We added two new videos to clarify and expand upon some concepts. They are both found on the Power, Type II Error and Beta page. They speak specifically to the
- difference between clinical vs statistical significance and
- why confidence intervals are better than p-values (and how to interpret CI’s).
If you have questions, please put them in the comments. Thanks!
Beth and Rahul
Clinical versus Statistical Significance
Clinical significance is different from statistical significance. A difference between means, or a treatment effect, may be statistically significant but not clinically meaningful. For example, if the sample size is big enough, very small differences may be statistically significant (e.g. One pound change in weight, 1 mmHg of blood pressure) even though they will have no real impact on patient outcomes. So it is important to pay attention to clinical significance as well as statistical significance when assessing study results. Clinical significance is determined using clinical judgment as well as results of other studies which demonstrate the downstream clinical impact of shorter-term study outcomes.
Why confidence intervals are better than P-values
Now that we’ve looked at hypothesis testing, confidence intervals and the difference between clinical and statistical significance, we can examine the difference between p-values and CI’s. Most journals report a point-estimate of what they’re trying to measure with a p-value. This gives you an idea of whether this point-estimate is statistically significant.
Many journals are now requiring the reporting of confidence intervals over p-values. CI’s give you additional information:
- First they give you an idea of the precision of the point-estimate. You’re given a range. A huge range is worse than a nice, tight, narrow range.
- Secondly they give you an idea of whether the estimate is clinically significant. If the extreme ends of that range include values that clinically are important, then the study found a clinically significant difference.
Reporting only p-values and point-estimates eliminates this extra (and very useful) information.
The other point covered in this video is the concept of the point of no difference to determine statistical significance. There are two ways to compare numbers: subtraction and division.

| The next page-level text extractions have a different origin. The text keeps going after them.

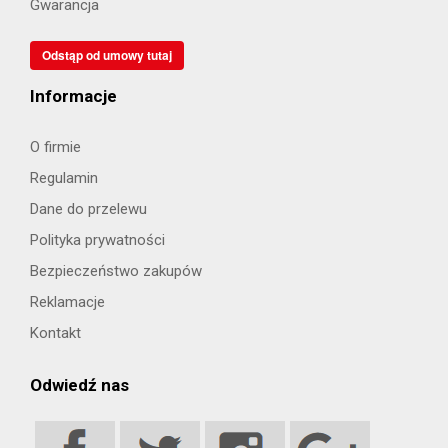
Gwarancja
Odstąp od umowy tutaj
Informacje
O firmie
Regulamin
Dane do przelewu
Polityka prywatności
Bezpieczeństwo zakupów
Reklamacje
Kontakt
Odwiedź nas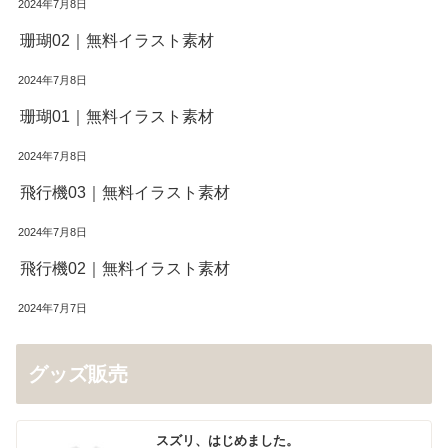
2024年7月8日
珊瑚02｜無料イラスト素材
2024年7月8日
珊瑚01｜無料イラスト素材
2024年7月8日
飛行機03｜無料イラスト素材
2024年7月8日
飛行機02｜無料イラスト素材
2024年7月7日
グッズ販売
スズリ、はじめました。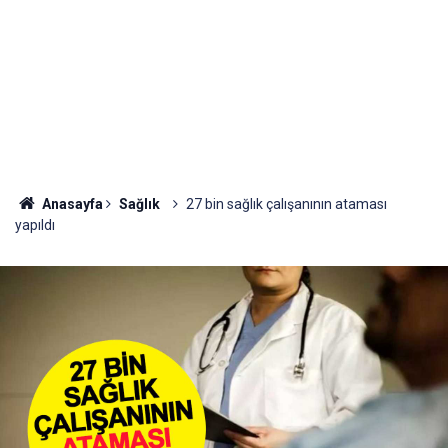
Anasayfa
Sağlık
27 bin sağlık çalışanının ataması
yapıldı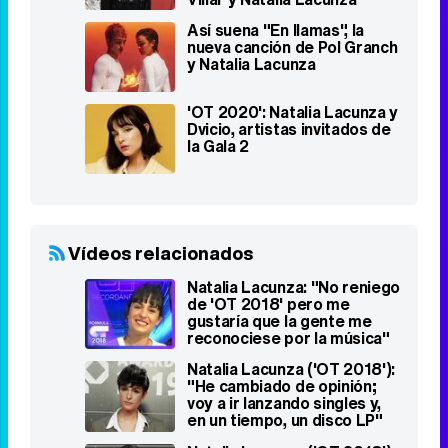
Así suena "En llamas", la
nueva canción de Pol Granch
y Natalia Lacunza
'OT 2020': Natalia Lacunza y
Dvicio, artistas invitados de
la Gala 2
Vídeos relacionados
Natalia Lacunza: "No reniego
de 'OT 2018' pero me
gustaría que la gente me
reconociese por la música"
Natalia Lacunza ('OT 2018'):
"He cambiado de opinión;
voy a ir lanzando singles y,
en un tiempo, un disco LP"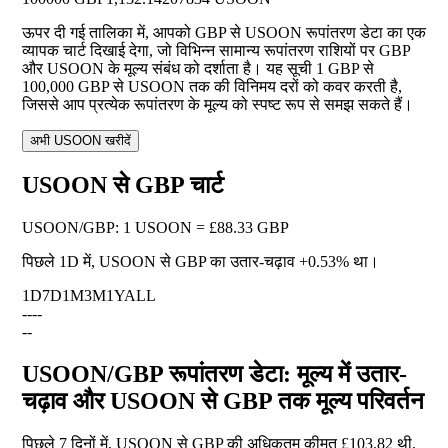
ऊपर दी गई तालिका में, आपको GBP से USOON रूपांतरण डेटा का एक
व्यापक चार्ट दिखाई देगा, जो विभिन्न सामान्य रूपांतरण राशियों पर GBP
और USOON के मूल्य संबंध को दर्शाता है। यह सूची 1 GBP से
100,000 GBP से USOON तक की विनिमय दरों को कवर करती है,
जिससे आप प्रत्येक रूपांतरण के मूल्य को स्पष्ट रूप से समझ सकते हैं।
अभी USOON खरीदें
USOON से GBP चार्ट
USOON
/
GBP
:
1 USOON = £88.33 GBP
पिछले 1D में, USOON से GBP का उतार-चढ़ाव
+0.53%
था।
1D
7D
1M
3M
1Y
ALL
--
--
--
USOON/GBP रूपांतरण डेटा: मूल्य में उतार-
चढ़ाव और USOON से GBP तक मूल्य परिवर्तन
पिछले 7 दिनों में, USOON से GBP की अधिकतम कीमत £103.82 थी,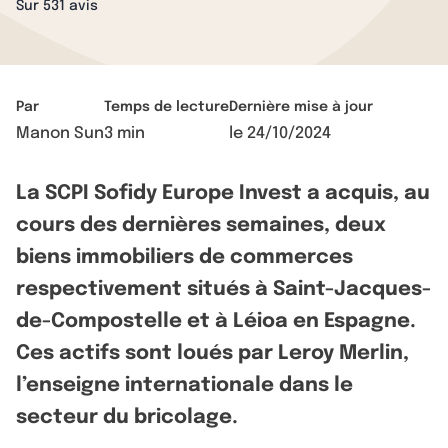
Sur 531 avis
Par
Temps de lecture
Dernière mise à jour
Manon Sun
3 min
le
24/10/2024
La SCPI Sofidy Europe Invest a acquis, au
cours des dernières semaines, deux
biens immobiliers de commerces
respectivement situés à Saint-Jacques-
de-Compostelle et à Léioa en Espagne.
Ces actifs sont loués par Leroy Merlin,
l’enseigne internationale dans le
secteur du bricolage.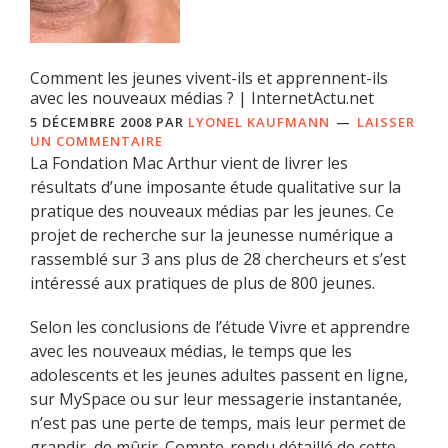
Comment les jeunes vivent-ils et apprennent-ils
avec les nouveaux médias ? | InternetActu.net
5 DÉCEMBRE 2008
PAR
LYONEL KAUFMANN
LAISSER
UN COMMENTAIRE
La Fondation Mac Arthur vient de livrer les
résultats d’une imposante étude qualitative sur la
pratique des nouveaux médias par les jeunes. Ce
projet de recherche sur la jeunesse numérique a
rassemblé sur 3 ans plus de 28 chercheurs et s’est
intéressé aux pratiques de plus de 800 jeunes.
Selon les conclusions de l’étude Vivre et apprendre
avec les nouveaux médias, le temps que les
adolescents et les jeunes adultes passent en ligne,
sur MySpace ou sur leur messagerie instantanée,
n’est pas une perte de temps, mais leur permet de
grandir, de mûrir. Compte-rendu détaillé de cette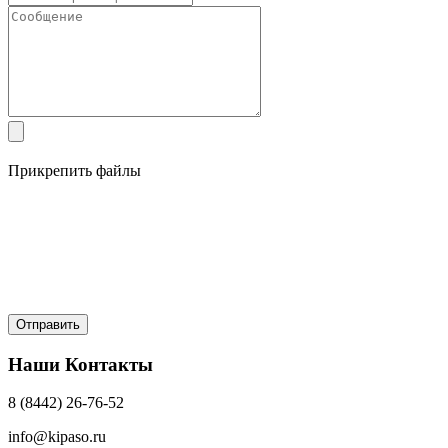
Прикрепить файлы
Наши Контакты
8 (8442) 26-76-52
info@kipaso.ru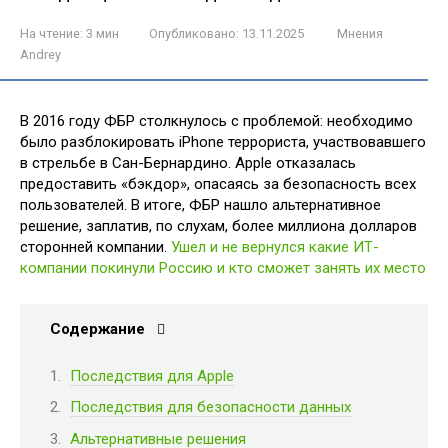
На чтение:
3 мин
Опубликовано:
13.11.2025
Мнения
Andrey
В 2016 году ФБР столкнулось с проблемой: необходимо
было разблокировать iPhone террориста, участвовавшего
в стрельбе в Сан-Бернардино. Apple отказалась
предоставить «бэкдор», опасаясь за безопасность всех
пользователей. В итоге, ФБР нашло альтернативное
решение, заплатив, по слухам, более миллиона долларов
сторонней компании.
Ушел и не вернулся какие ИТ-
компании покинули Россию и кто сможет занять их место
Содержание
Последствия для Apple
Последствия для безопасности данных
Альтернативные решения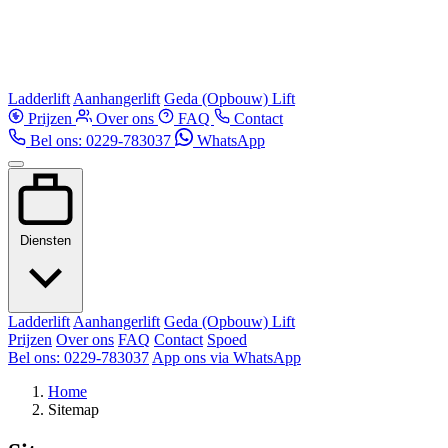
Ladderlift
Aanhangerlift
Geda (Opbouw) Lift
Prijzen
Over ons
FAQ
Contact
Bel ons: 0229-783037
WhatsApp
Diensten
Ladderlift
Aanhangerlift
Geda (Opbouw) Lift
Prijzen
Over ons
FAQ
Contact
Spoed
Bel ons: 0229-783037
App ons via WhatsApp
Home
Sitemap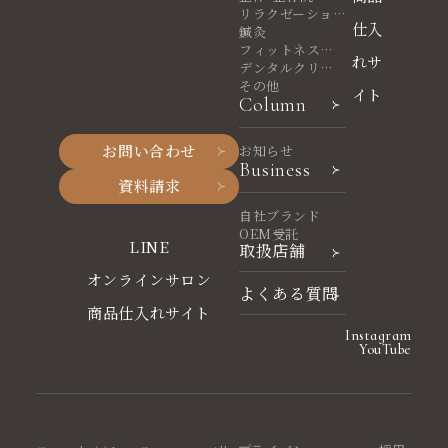
リラクゼーショ
仕入
ンサロン
鍼灸
フィットネスヨ
れサ
ガ
デンタルクリニ
ック
その他
イト
Column
お問い合わせ
お知らせ
Business
資料請求
自社ブランド
OEM受託
LINE
取扱店舗
オンラインサロン
よくある質問
商品仕入れサイト
Instagram
YouTube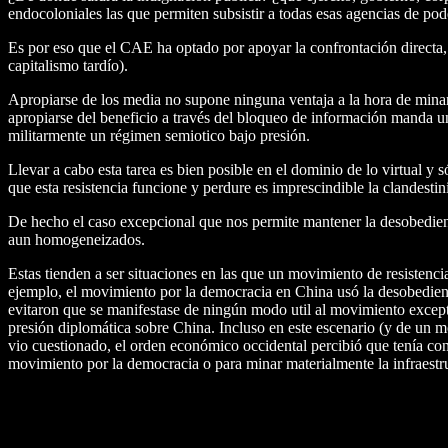
endocoloniales las que permiten subsistir a todas esas agencias de pod
Es por eso que el CAE ha optado por apoyar la confrontación directa, 
capitalismo tardío).
Apropiarse de los media no supone ninguna ventaja a la hora de minar
apropiarse del beneficio a través del bloqueo de información manda un
militarmente un régimen semiotico bajo presión.
Llevar a cabo esta tarea es bien posible en el dominio de lo virtual y
que esta resistencia funcione y perdure es imprescindible la clandestin
De hecho el caso excepcional que nos permite mantener la desobedienc
aun homogeneizados.
Estas tienden a ser situaciones en las que un movimiento de resisten
ejemplo, el movimiento por la democracia en China usó la desobediencia
evitaron que se manifestase de ningún modo util al movimiento excepto 
presión diplomática sobre China. Incluso en este escenario (y de un 
vio cuestionado, el orden económico occidental percibió que tenía co
movimiento por la democracia o para minar materialmente la infraestr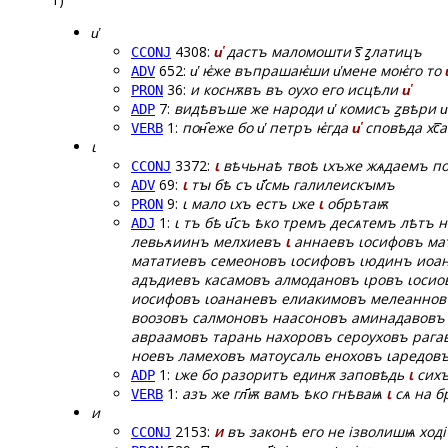
и҅
4308:
и҅
дастъ маломошти ѕ꙯ ꙁлатицъ
CCONJ
652:
и҅ ѥ҅же въпрашаѥ҅ши и҅мене моѥ҅го то
ADV
36:
и коснѫвъ въ оухо его исцѣли
и҅
PRON
7:
видѣвъше же народи и҅ комисъ ꙁвѣри и
ADP
1:
пон҄еже бо и҅ петръ ѥ҅гда
и҅
сповѣда хс꙯а
VERB
ꙇ
3372:
ꙇ
вѣчьнаѣ твоѣ ꙇхъже жѧдаемъ под
CCONJ
69:
ꙇ
тꙑ бѣ съ и҃҅смь галилеискꙑмъ
ADV
9:
ꙇ мало ꙇхъ естъ ꙇже
ꙇ
обрѣтаѭ
PRON
1:
ꙇ тъ бѣ и҃съ ѣко тремъ десѧтемъ лѣтъ
ADJ
левьꙉиинъ мелхиевъ
ꙇ
аннаевъ ꙇосифовъ ма
мататиевъ семеоновъ ꙇосифовъ ꙇюдинъ иоа
адъдиевъ касамовъ алмодановъ ꙇровъ ꙇосио
иосифовъ ꙇоананевъ елиакимовъ мелеаннов
воозовъ салмоновъ наасоновъ аминадавовъ 
авраамовъ тарань нахоровъ сероуховъ рага
ноевъ ламеховъ матоусаль еноховъ ꙇаредовъ
1:
ꙇже бо разоритъ единѫ заповѣдь
ꙇ
сиxъ
ADP
1:
азъ же гл҃ѭ вамъ ѣко гнѣваѩ
ꙇ
сѧ на б
VERB
и
2153:
и
въ законѣ его не ізволишѩ ході
CCONJ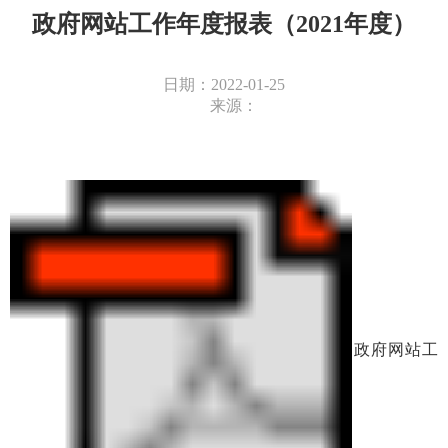
政府网站工作年度报表（2021年度）
日期：2022-01-25
来源：
政府网站工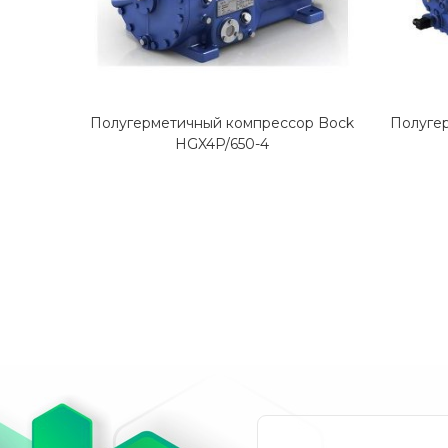
Полугерметичный компрессор Bock
Полуге
HGX4P/650-4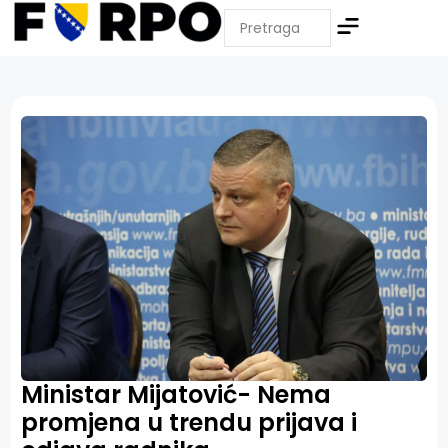
Ministar Mijatović- Nema
promjena u trendu prijava i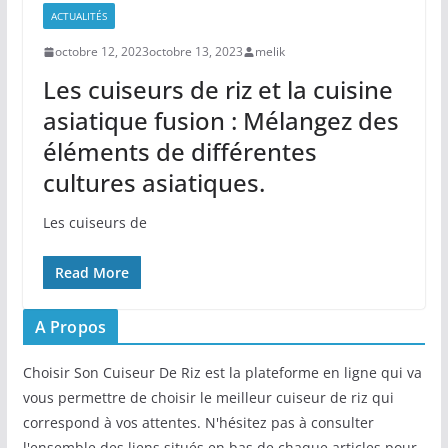
ACTUALITÉS
octobre 12, 2023
octobre 13, 2023
melik
Les cuiseurs de riz et la cuisine
asiatique fusion : Mélangez des
éléments de différentes
cultures asiatiques.
Les cuiseurs‍ de
Read More
A Propos
Choisir Son Cuiseur De Riz est la plateforme en ligne qui va
vous permettre de choisir le meilleur cuiseur de riz qui
correspond à vos attentes. N'hésitez pas à consulter
l'ensemble des liens situés en bas de chaque articles pour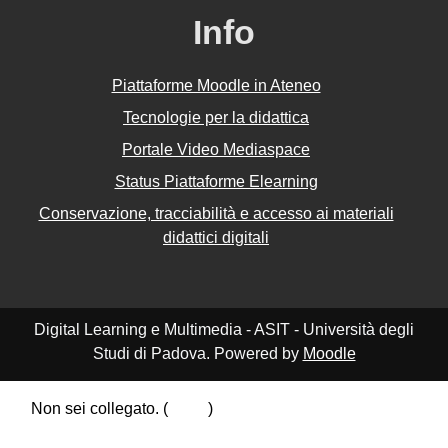
Info
Piattaforme Moodle in Ateneo
Tecnologie per la didattica
Portale Video Mediaspace
Status Piattaforme Elearning
Conservazione, tracciabilità e accesso ai materiali
didattici digitali
Digital Learning e Multimedia - ASIT - Università degli
Studi di Padova. Powered by
Moodle
Non sei collegato. (
Login
)
Riepilogo della conservazione dei dati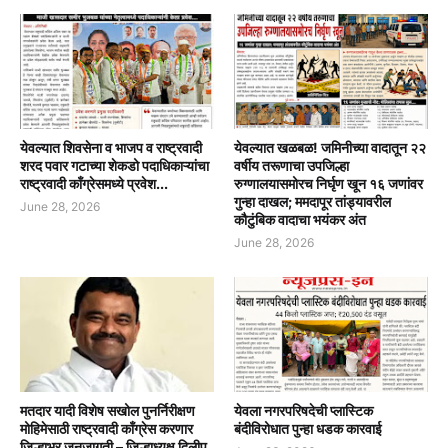
येवल्यात शिवसेना व भाजप व राष्ट्रवादी
येवल्यात खळबळ! जमिनीच्या वादातून २२
शरद पवार गटाच्या शेकडो पदाधिकाऱ्यांचा
वर्षीय तरूणाचा उपजिल्हा
राष्ट्रवादी काँग्रेसमध्ये प्रवेश...
रुग्णालयासमोरच निर्घृण खून १६ जणांवर
गुन्हा दाखल; ममदापूर तांड्यावरील
June 28, 2026
कौटुंबिक वादाचा भयंकर अंत
June 28, 2026
मतदार यादी विशेष सखोल पुनर्निरीक्षण
येवला नगरपरिषदेची प्लास्टिक
मोहिमेसाठी राष्ट्रवादी काँग्रेस करणार
बंदीविरोधात पुन्हा धडक कारवाई
जिल्हाभर जनजागृती – जिल्हाध्यक्ष दिलीप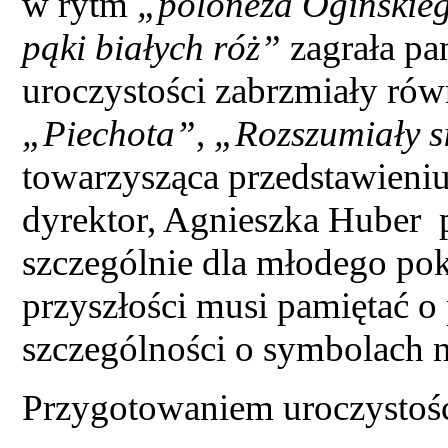
w rytm
„poloneza Ogińskie
pąki białych róż”
zagrała pa
uroczystości zabrzmiały równ
„Piechota”
,
„Rozszumiały s
towarzysząca przedstawieni
dyrektor, Agnieszka Huber p
szczególnie dla młodego po
przyszłości musi pamiętać o p
szczególności o symbolach 
Przygotowaniem uroczystości 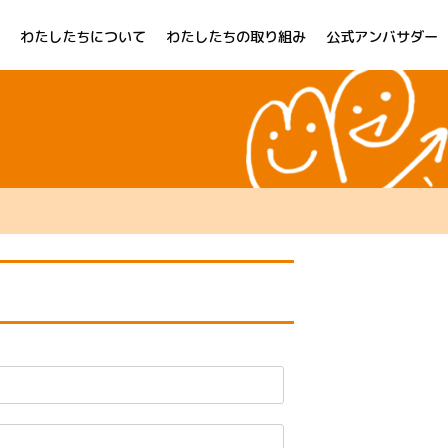
わたしたちについて
わたしたちの取り組み
公式アンバサダー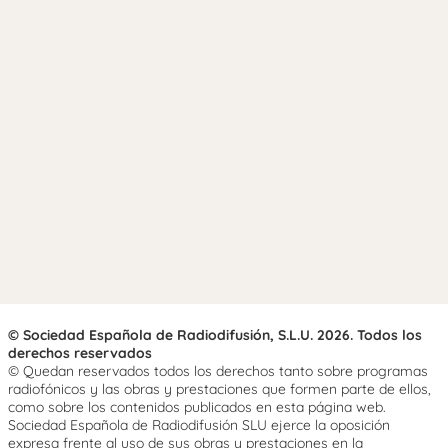
© Sociedad Española de Radiodifusión, S.L.U. 2026. Todos los
derechos reservados
© Quedan reservados todos los derechos tanto sobre programas
radiofónicos y las obras y prestaciones que formen parte de ellos,
como sobre los contenidos publicados en esta página web.
Sociedad Española de Radiodifusión SLU ejerce la oposición
expresa frente al uso de sus obras y prestaciones en la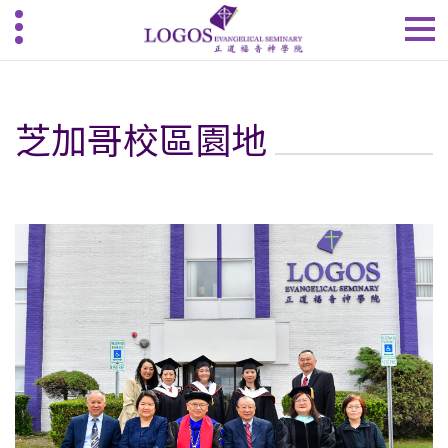
芝加哥校區園地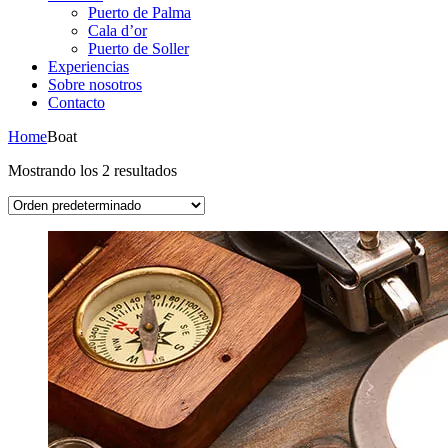
Puerto de Palma
Cala d’or
Puerto de Soller
Experiencias
Sobre nosotros
Contacto
Home
Boat
Mostrando los 2 resultados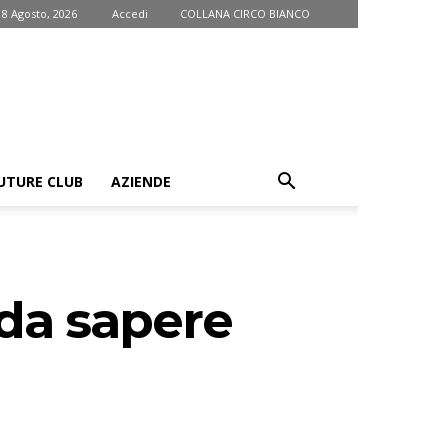
 8 Agosto, 2026
Accedi
COLLANA CIRCO BIANCO
UTURE CLUB
AZIENDE
 da sapere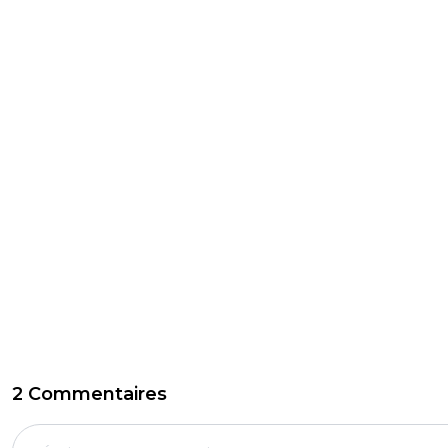
2 Commentaires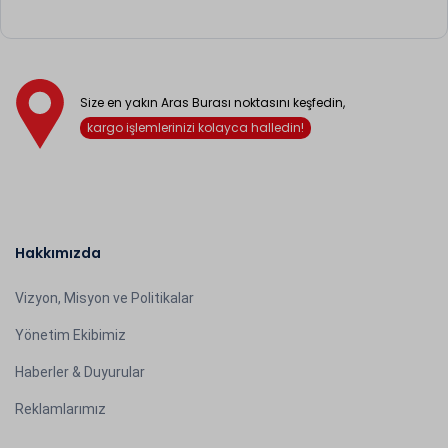
Size en yakın Aras Burası noktasını keşfedin,
kargo işlemlerinizi kolayca halledin!
Hakkımızda
Vizyon, Misyon ve Politikalar
Yönetim Ekibimiz
Haberler & Duyurular
Reklamlarımız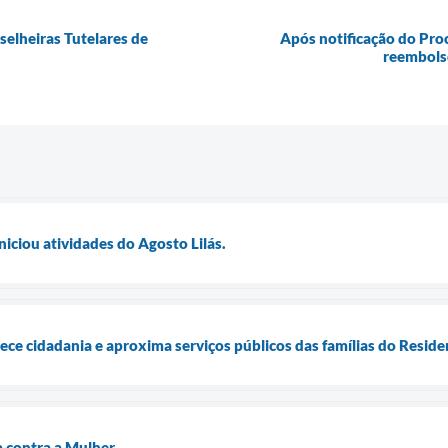
elheiras Tutelares de
Após notificação do Pro
reembols
iciou atividades do Agosto Lilás.
lece cidadania e aproxima serviços públicos das famílias do Reside
a contra a Mulher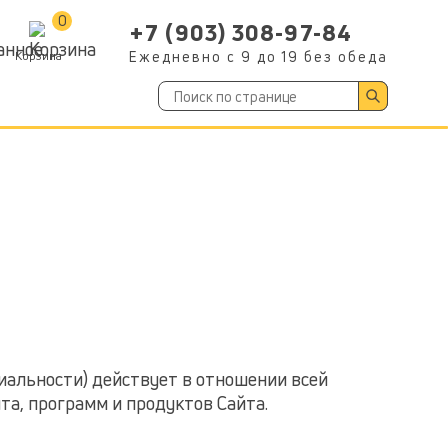
0
+7 (903) 308-97-84
Корзина
Ежедневно с 9 до 19 без обеда
альности) действует в отношении всей
а, программ и продуктов Сайта.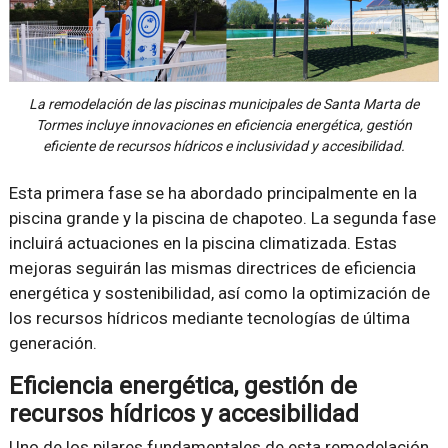
La remodelación de las piscinas municipales de Santa Marta de
Tormes incluye innovaciones en eficiencia energética, gestión
eficiente de recursos hídricos e inclusividad y accesibilidad.
Esta primera fase se ha abordado principalmente en la
piscina grande y la piscina de chapoteo. La segunda fase
incluirá actuaciones en la piscina climatizada. Estas
mejoras seguirán las mismas directrices de eficiencia
energética y sostenibilidad, así como la optimización de
los recursos hídricos mediante tecnologías de última
generación.
Eficiencia energética, gestión de
recursos hídricos y accesibilidad
Uno de los pilares fundamentales de esta remodelación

- In subtraction type comparisons, the point-of-no-difference will be zero. One thing minus the same thing equals zero. If your confidence interval includes zero, the study is not statistically significant. You can recognize subtraction type comparisons by words such as “difference” or “reduction” (e.g., “risk reduction”).
- In division type comparisons, the point-of-no-difference will be one. One thing divided by the same thing equals one. If your confidence interval includes one, the study is not statistically significant. You can recognize these division type comparisons by the word “ratio” (e.g., “odds ratio” or “risk ratio”).